How do you not at times fall into the, "it will be the worst case scenario"

But then I step back and remember that it might not all come to fruition, that it will not! And keep trying to remain positive.
But I will never be an over the top blow sunshine unrealistically up your bottom kind of girl.
 

Jena

New Member
Toto - you are funny, yup me too when it comes to the sunshine up the butt stuff.

When i first found out difficult child was BiPolar (BP), i cried alot, i coddled her, I was so emotional all the time it was insane. I think we go through stages or at least that's what i've been taught in my training.

They say and Susie here also taught me that it's first shock, denial, than you accept it and deal.

I think that we gotta keep seeing those moments in our kids, when all is well and you can't tell anything's up with them, that i think is what we have to focus on to help keep us grounded in the person that they truly are. At least that's what I do. Each mos i try to think of one little tiny thing that got better, and believe me it can be so so tiny yet it helps me see beyond the struggle of the moment. It helps me think that a future will be possible.

i don't know just my ramblings lol
 

Hound dog

Nana's are Beautiful
Toto you are so right. Definately can apply to raising difficult children. Sometimes I wonder if that's how I survived with my sanity still in tact. lol ;)
 

ThreeShadows

Quid me anxia?
Oh, boy! Can I relate to the "disaster scenarios"! I think that's why I agreed to move to Maine. I grew up with the fear of a nuclear holocaust. In Maine I learned to grow and can my family's food. That's a very powerful thing to do.
I had a stash of food and water for Y2K, only problem, water box had BIG hole in it! I felt really silly when I found that out...

Now I'm glad we live 1 1/2 hrs from Difficult Child, 'cause I'm too tired to worry any more and if they drop the bomb we'll be toast before anyone else. Have you ever read On The Beach by Neville Shute?
 

trinityroyal

Well-Known Member
Anaheimfan, I'm so glad you started this thread. It's thought provoking.

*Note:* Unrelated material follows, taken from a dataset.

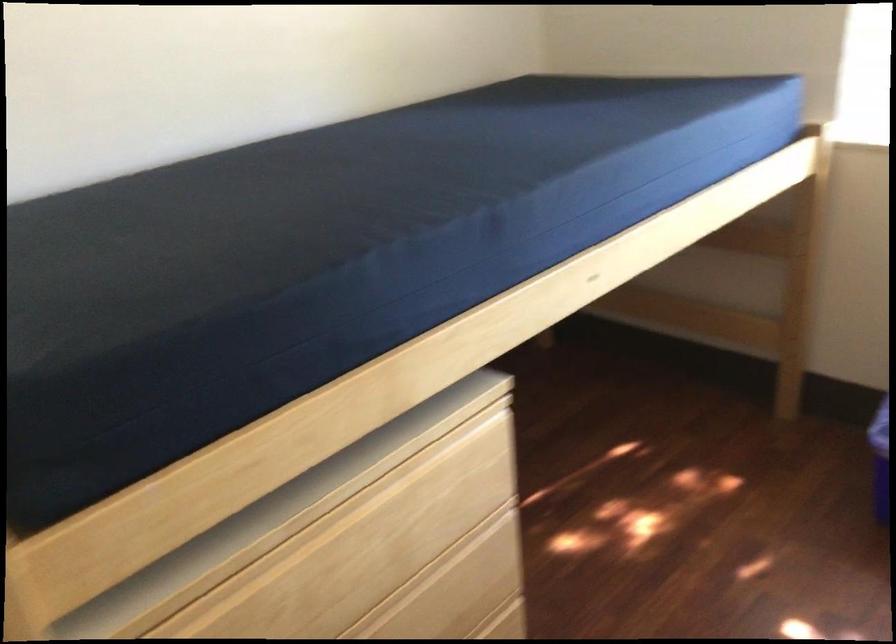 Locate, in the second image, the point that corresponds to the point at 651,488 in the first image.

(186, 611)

I am the eternal sunny optimist (you know, one of those sickening morning people who drive everyone else crazy with their happy-happy-joy-joy). I usually go into a situation expecting the best, and often wild and crazy happy things happen.

My husband, on the other hand, is an uber-realist. Not a pessimist, but always prepared and ready to deal with any emergencies that might come along. He checks exits, plans escape routes, identifies suspicious characters, and is always on the alert. He also worries to death about dire things happening. All. The. Time.

Here's an example...
One day a few summers ago, we came home from work, looked out the back window and saw difficult child (trained as a lifeguard, and an excellent swimmer) floating in the hot tub. My first thought was, "Oh. difficult child looks like he's having a good time out there." husband's first thought was, "Oh My GOD he's dead!" He was fine, and having a good time out there, just as I thought.

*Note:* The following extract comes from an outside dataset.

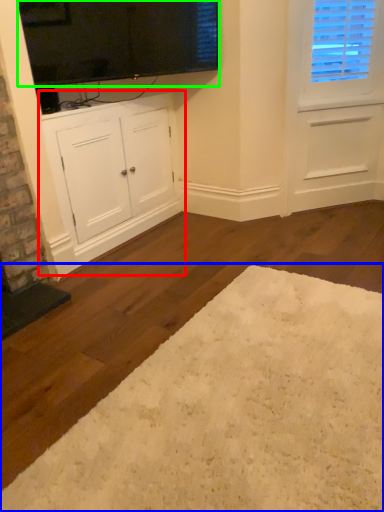 Question: Which is farther away from cabinetry (highlighted by a red box)? plain (highlighted by a blue box) or window screen (highlighted by a green box)?

Choices:
 (A) plain
 (B) window screen

Answer: (A)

husband is a great guy to have around when something terrible does happen, because he's level headed, has a plan, and can give clear direction to the panicky people who would otherwise get us all killed.

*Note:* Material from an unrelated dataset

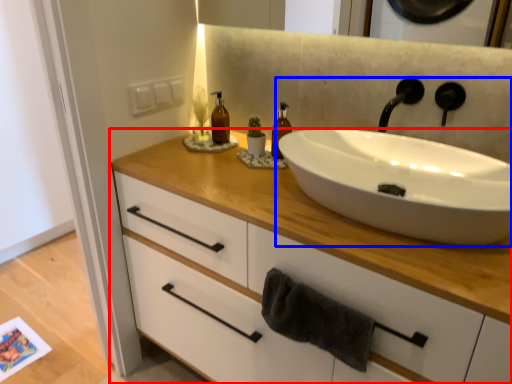 Question: Which of the following is the closest to the observer, bathroom cabinet (highlighted by a red box) or sink (highlighted by a blue box)?

Choices:
 (A) bathroom cabinet
 (B) sink

Answer: (A)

Thing is, in an emergency situation, I react the same way husband does. I know where the exits are, have a good idea of who the creepy ones are in a crowd, and react well during a crisis (and then faint afterward, once I know everyone is safe).

I don't think there's any real psychological problem with focusing on the doom and gloom, as long as you break out of it sometimes and have others near you who can offer you another perspective. Sometimes I need to be talked down out of the clouds, when a situation is actually that bad, and I can't just Pollyanna my way out of it. Balance. That's the key, I think.